The strategy is clear and determined. The most hard-core homeless persons have been placed in permanent housing and steered toward treatment for mental illness and addictive behaviors.

During the two years prior to entering the program, these men and women cost the city $43,239 each in city services provided, including trips to hospital emergency rooms, inpatient treatment in a city hospital, trips to detox centers and nights in jail. In addition to this, prior to obtaining housing of their own, participants spent an average of 274 nights in the city's homeless shelters at a cost of $25 per night, per person.

During the two year period after they received housing of their own, the tab billed to the city per person fell to $11,694.

The per person cost of the Housing First program to the city came in at $13,800 and included both housing and treatment/social services expenses.

City officials project a net cost savings of $3.4 million over a two year period if all of the hard-core, chronically homeless in Denver were enrolled in Housing First.

Study after study from across the nation report similar findings.

Philip Mangano, Executive Director of the U. S. Interagency Council on Homelessness, reports that, ". . .we're learning the cost of housing the chronically homeless and providing services are less expensive than letting these folks remain homeless and ricochet through services." Mr.

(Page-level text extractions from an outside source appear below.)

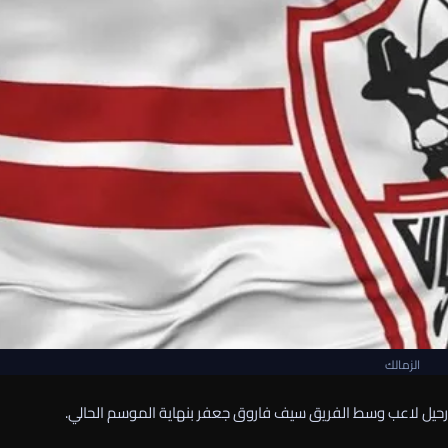
الزمالك
 رحيل لاعب وسط الفريق سيف فاروق جعفر بنهاية الموسم الحالي.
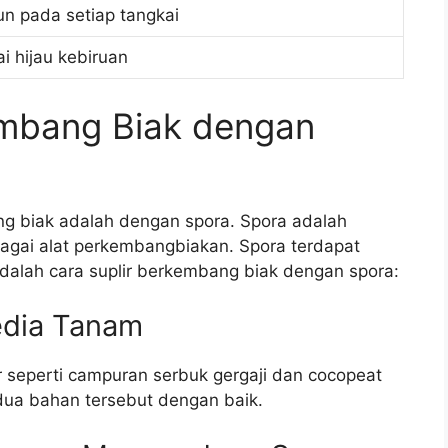
un pada setiap tangkai
i hijau kebiruan
embang Biak dengan
ng biak adalah dengan spora. Spora adalah
agai alat perkembangbiakan. Spora terdapat
adalah cara suplir berkembang biak dengan spora:
edia Tanam
r seperti campuran serbuk gergaji dan cocopeat
ua bahan tersebut dengan baik.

Mangano said basically the same thing yesterday here in Dallas when he spoke during groundbreaking ceremonies for our city's new Homeless Assistance Center.

Mangano noted that a study out of San Diego reported that 18 chronically homeless persons cost the city $3 million over a 18 month period.

"They could have rented ocean-side condos with sweeping views and provided them with concierge services for that amount of money," he concluded.

Cities like Dallas need to work smarter.

Permanent housing doesn't cost as much as on-going, intensive social and community services.

Housing is a sound community investment.

Housing is what we need. And we need it now.

3 comments:

dmowen said...

Malcolm Gladwell wrote a really good article on this subject in a piece for the New Yorker a while back. It gives some human stories about chronic homelessness and mentions the Denver program. It's an eye-opening read:

Million-Dollar Murray

Deborah Gohrke said...

Forgive me if this is a duplicate...I am not always successful at posting comment.

Like Denver, Seattle is discovering that providing housing is the most cost-effective approach for dealing with chronic homelessness. The Plymouth Housing Group is working on converting their 13th building into housing…check out the links to news stories on their website for how effective providing housing is at helping people turn their lives around.

http://www.plymouthhousing.org/News.section/pages/newsBDD3D0070.html

Jeremy Gregg said...

HUD Report Says Not Enough Beds for Homeless
A report by the Department of Housing and Urban Development concludes that there are more homeless people in America than there are available beds for them, reports The Washington Post.

Approximately 754,000 people are homeless at any time, but there are only 438,300 beds in shelters and transitional housing. There are 209,000 additional beds in permanent housing intended for people who are no longer homeless.

Michael Stoops, acting director of the National Coalition for the Homeless, said he hoped the figures “will make Americans aware we are not doing as much as we can for homeless people.”